> **Task**: All of the data is to be written out again exactly, without the pictures.

┌─ Source material

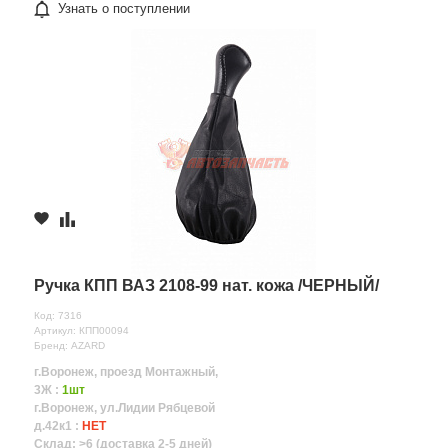
Узнать о поступлении
Ручка КПП ВАЗ 2108-99 нат. кожа /ЧЕРНЫЙ/
Код: 7316
Артикул: КПП00094
Бренд: AZARD
г.Воронеж, проезд Монтажный,
3Ж :
1шт
г.Воронеж, ул.Лидии Рябцевой
д.42к1 :
НЕТ
Склад: >6 (доставка 2-5 дней)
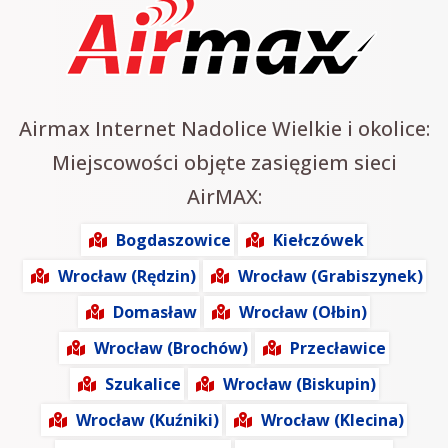
Airmax Internet Nadolice Wielkie i okolice:
Miejscowości objęte zasięgiem sieci
AirMAX:
Bogdaszowice
Kiełczówek
Wrocław (Rędzin)
Wrocław (Grabiszynek)
Domasław
Wrocław (Ołbin)
Wrocław (Brochów)
Przecławice
Szukalice
Wrocław (Biskupin)
Wrocław (Kuźniki)
Wrocław (Klecina)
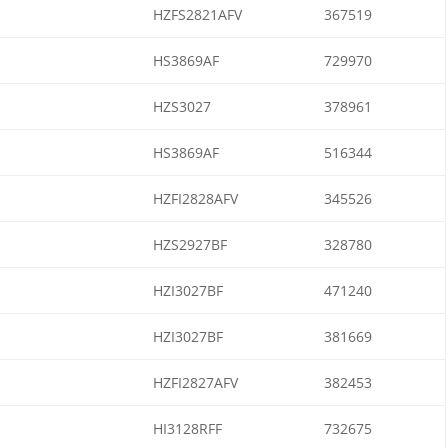
HZFS2821AFV
367519
HS3869AF
729970
HZS3027
378961
HS3869AF
516344
HZFI2828AFV
345526
HZS2927BF
328780
HZI3027BF
471240
HZI3027BF
381669
HZFI2827AFV
382453
HI3128RFF
732675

└─

> **Solved exercise**:
Узнать о поступлении
Ручка КПП ВАЗ 2108-99 нат. кожа /ЧЕРНЫЙ/
Код: 7316
Артикул: КПП00094
Бренд: AZARD
г.Воронеж, проезд Монтажный,
3Ж :
1шт
г.Воронеж, ул.Лидии Рябцевой
д.42к1 :
НЕТ
Склад: >6 (доставка 2-5 дней)
Airmax Internet Nadolice Wielkie i okolice:
Miejscowości objęte zasięgiem sieci
AirMAX:
Bogdaszowice
Kiełczówek
Wrocław (Rędzin)
Wrocław (Grabiszynek)
Domasław
Wrocław (Ołbin)
Wrocław (Brochów)
Przecławice
Szukalice
Wrocław (Biskupin)
Wrocław (Kuźniki)
Wrocław (Klecina)
HZFS2821AFV
367519
HS3869AF
729970
HZS3027
378961
HS3869AF
516344
HZFI2828AFV
345526
HZS2927BF
328780
HZI3027BF
471240
HZI3027BF
381669
HZFI2827AFV
382453
HI3128RFF
732675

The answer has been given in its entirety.